2 Standard and weighted Dyck paths

A Dyck path of size n is a lattice path with steps \(U=(+1,+1)\) and \(D=(+1,-1)\) that goes from (0, 0) to (2n, 0) never passing below the x-axis. We denote by \({\mathcal {D}}_n\) the set of Dyck paths of size (semilength) \(n\ge 1\). In particular,
$$\begin{aligned} |{\mathcal {D}}_n|=c_n=\frac{1}{n+1}{{2n}\atopwithdelims (){n}}, \end{aligned}$$
(1)
where \(c_n\) is the nth Catalan number [27]. \({\mathcal {D}}=\bigcup _{n\ge 1}{\mathcal {D}}_n\) is the set of Dyck paths. If \(\gamma \in {\mathcal {D}}\), then \(U_i\) (resp. \(D_i\)) is the ith up (resp. down) step in \(\gamma\). We denote by \(y_i=y(U_i)\) the ordinate of the highest point of \(U_i\) in \(\gamma\), while \(y(D_i)\) is the ordinate of the highest point of the ith down step \(D_i\) of \(\gamma\). If \(\gamma = UDUUDD\) (Fig. 1a), then \((y_1,y_2,y_3)=(1,1,2)\). Note that each Dyck path of size n is completely determined by the n-tuple \((y_1,y_2,\dots ,y_n)\) of the ordinates of its up steps.
In addition to \({\mathcal {D}}\), we consider two classes of labeled paths that we denote by \({\mathcal {D}}^{\prime }\) and \({\mathcal {D}}^{\prime \prime }\). The labeled paths of \({\mathcal {D}}_n^{\prime }\) (Fig. 1b) are obtained by coloring each Dyck path \(\gamma \in {\mathcal {D}}_n\) (Fig. 1a) through \(y_i\) possible labels for its up step \(U_i\), for every \(1 \le i \le n\). As in Fig. 1b, we take the labels for \(U_i\) in the range \([1,y_i]\). Under this scheme, \(\gamma \in {\mathcal {D}}_n\) can be colored in \(\prod _{i=1}^{n} y_i\) different ways, the latter product being the multiplicity (weight) of \(\gamma\) in \({\mathcal {D}}_n^{\prime }\).
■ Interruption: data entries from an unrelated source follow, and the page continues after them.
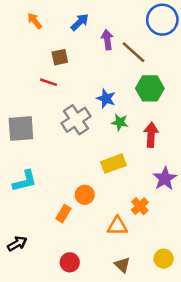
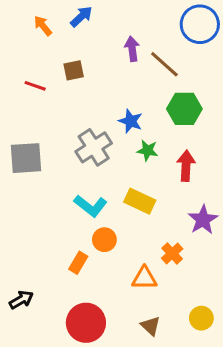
blue arrow: (80, 22) -> (81, 17), moved
red line: (48, 82) -> (35, 86), moved
yellow rectangle: (114, 164) -> (140, 201), turned 45
cyan L-shape: (25, 181) -> (91, 206), moved, turned 52
red circle: (70, 262) -> (86, 323), size x1.6

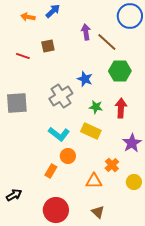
orange arrow: (43, 26) -> (28, 17), turned -40
green star: (148, 150) -> (96, 107), moved
yellow circle: (201, 318) -> (134, 182), moved

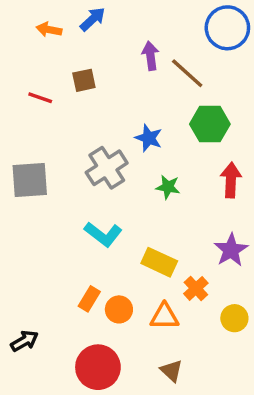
red arrow: (121, 108) -> (231, 180), moved
yellow rectangle: (91, 131) -> (159, 262), moved
orange circle: (68, 156) -> (119, 309), moved

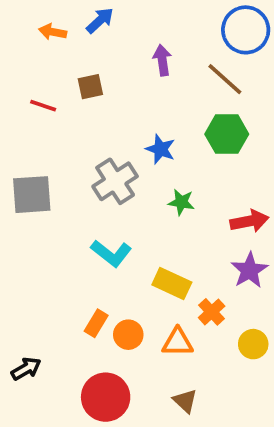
brown line: (187, 73) -> (225, 79), moved
red arrow: (231, 180) -> (249, 221), moved, turned 76

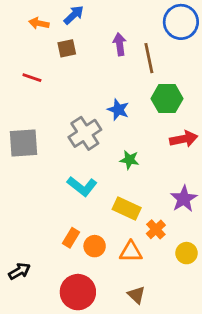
brown line: (225, 79) -> (149, 58), moved, turned 36
brown square: (90, 87) -> (67, 48), moved
green star: (181, 202) -> (129, 160), moved
red arrow: (249, 221) -> (184, 139), moved

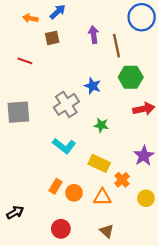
red circle: (78, 292) -> (61, 229), size x0.7

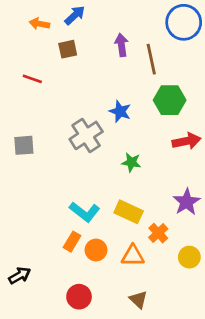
gray square: (18, 112) -> (24, 145), size x0.7
cyan L-shape: (64, 146) -> (85, 212), moved

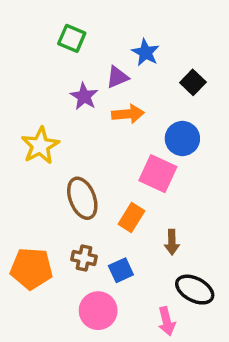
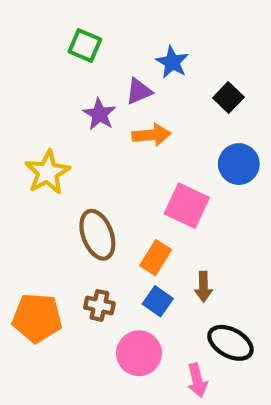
blue circle: (182, 139) -> (239, 164), moved
blue square: (121, 270) -> (158, 301), moved, turned -30
pink circle: (98, 311) -> (139, 353), moved

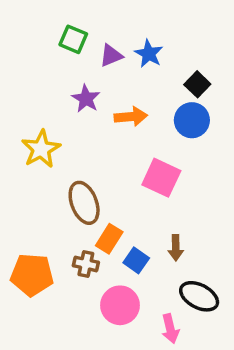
purple triangle: (139, 91) -> (111, 56), moved
blue circle: (239, 164) -> (192, 120), moved
orange rectangle: (156, 258) -> (109, 239), moved

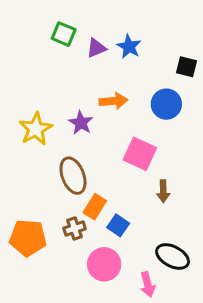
black square: (197, 84) -> (187, 67), moved, turned -30
purple star: (86, 99) -> (81, 123), moved
brown arrow: (176, 248) -> (163, 191), moved
brown cross: (86, 264) -> (75, 228), turned -30

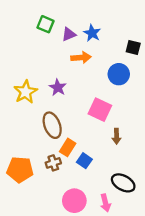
orange arrow: (113, 101) -> (81, 58), moved
pink circle: (104, 264) -> (74, 201), moved

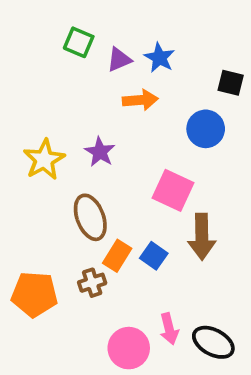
brown arrow: (117, 136) -> (202, 237), size x1.6
blue square: (84, 161) -> (154, 256), moved
black ellipse: (123, 183) -> (213, 342), moved
pink arrow: (105, 203) -> (169, 329), moved

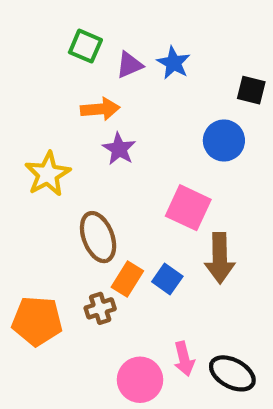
orange arrow: (140, 100) -> (100, 109), moved
purple star: (100, 152) -> (119, 149), moved

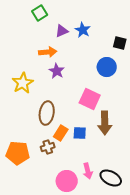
green square: (85, 46) -> (40, 13), moved, turned 35
brown ellipse: (98, 237) -> (47, 113), turned 30
blue square: (167, 279) -> (80, 133), turned -32

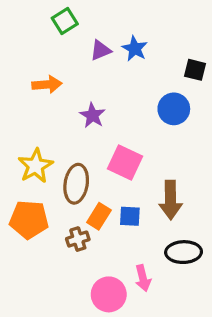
orange arrow: (48, 52) -> (47, 84), moved
yellow star: (23, 83) -> (35, 166), moved
pink square: (90, 99) -> (125, 163), moved
orange pentagon: (18, 153) -> (29, 220), moved
black ellipse: (111, 178) -> (184, 252), moved, turned -30

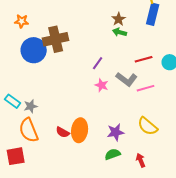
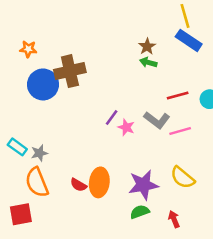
blue rectangle: (153, 14) -> (189, 40), turned -70
purple line: (98, 63) -> (112, 118), moved
purple star: (116, 132) -> (143, 185), size x1.4

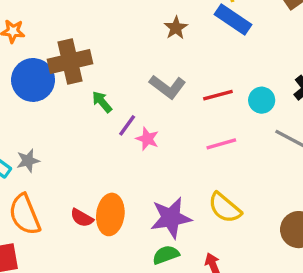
green arrow: (148, 62) -> (102, 102), moved, turned 35
gray L-shape: (157, 120) -> (168, 87), moved
gray star: (39, 153) -> (28, 161), moved

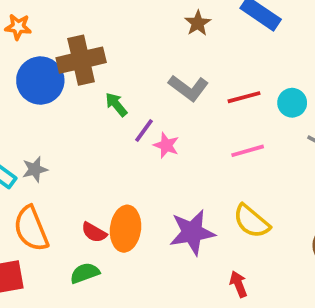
green semicircle: (166, 255) -> (85, 273), moved

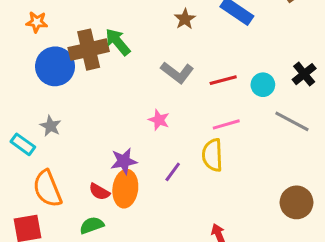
green arrow: (116, 105) -> (118, 42), moved, size x1.4
purple line: (144, 131) -> (173, 172), moved
gray star: (35, 169) -> (50, 126), moved, turned -30
yellow semicircle: (251, 221) -> (212, 155), moved, turned 48
purple star: (192, 232) -> (124, 161), moved, size x0.7

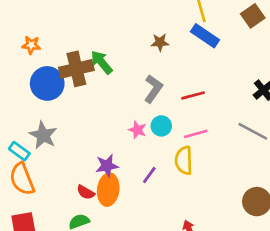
brown star: (185, 19) -> (160, 42), turned 30
gray L-shape: (177, 72) -> (153, 89), turned -92
cyan circle: (263, 85) -> (161, 126), moved
gray star: (50, 126) -> (43, 135), size x1.5
orange semicircle: (47, 189) -> (22, 179), moved

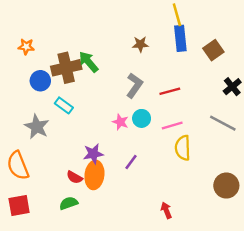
brown square: (253, 16) -> (213, 50), moved
blue rectangle: (205, 36) -> (180, 38), turned 50
blue circle: (47, 83) -> (40, 81), size x0.7
cyan rectangle: (19, 151) -> (64, 105), moved
yellow semicircle: (184, 160) -> (183, 148), moved

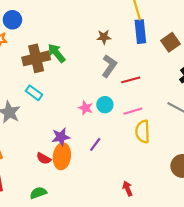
blue circle: (40, 81) -> (12, 20), moved
gray L-shape: (134, 85) -> (109, 66), moved
green semicircle: (69, 203) -> (38, 193), moved

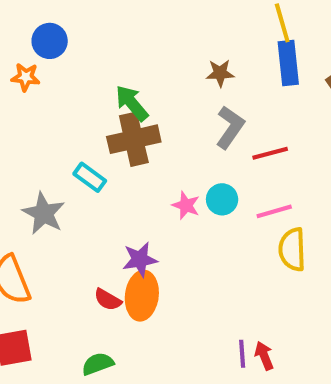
brown cross: (36, 58) -> (134, 139), moved
purple line: (95, 144) -> (242, 354), moved, turned -40

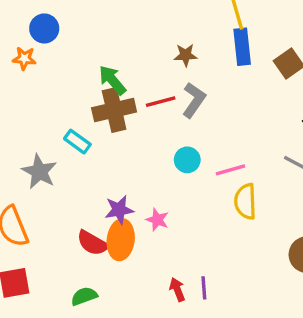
red line: (270, 153) -> (161, 102), moved
pink star: (186, 205) -> (157, 220), moved
red semicircle: (108, 300) -> (92, 243), size x1.4
red arrow: (264, 356) -> (177, 290), moved

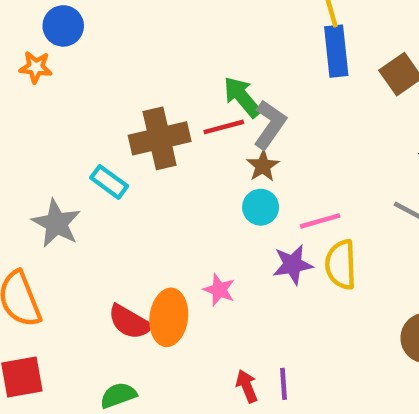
brown star: (186, 55) -> (263, 166), moved, turned -30
green arrow: (112, 80) -> (242, 97), moved
purple star: (119, 210) -> (293, 265), moved

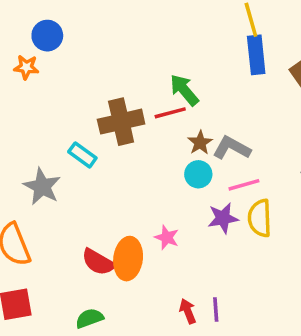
gray L-shape: (270, 125) -> (232, 148), moved, turned -96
Paths in \({\mathcal {D}}_n^{\prime }\) are called histoires d’Hermite in [22]. Similarly, by coloring both up steps and down steps of Dyck paths, we define the set \({\mathcal {D}}^{\prime \prime }\). More precisely, the labeled paths in \({\mathcal {D}}_n^{\prime \prime }\) (Fig. 1c) are obtained by coloring each \(\gamma \in {\mathcal {D}}_n\) (Fig. 1a) through \(y_i\) possible labels for its up step \(U_i\) and through \(y(D_i)\) labels for its down step \(D_i\), for every \(1 \le i \le n\). As in Fig. 1c, labels for each \(U_i\) are taken as integers in the range \([1,y_i]\), while labels for each \(D_i\) as integers in \([1,y(D_i)]\). With this setting, a Dyck path \(\gamma\) of size n can be colored in \(\prod _{i=1}^{n} y_i \cdot y(D_i)=\prod _{i=1}^{n} y_i^2\) different ways, which is the multiplicity (weight) of \(\gamma\) in \({\mathcal {D}}_n^{\prime \prime }\).
Fig. 1

Standard and colored Dyck paths. a A path in \({\mathcal {D}}_3\). The height of the third up step is \(y(U_3)=2\). b Paths in \({\mathcal {D}}_3^{\prime }\) determined by labeling, in all possible ways, each up step \(U_i\) of the path in A by an integer in the range \([1,y(U_i)]\). The third up step can be labeled either by 1 or 2, since \(y(U_3)=2\). c Paths in \({\mathcal {D}}_3^{\prime }\) determined by labeling both up steps and down steps of the path in A. The second down step has label in the range \([1,y(D_2)]=[1,2]\)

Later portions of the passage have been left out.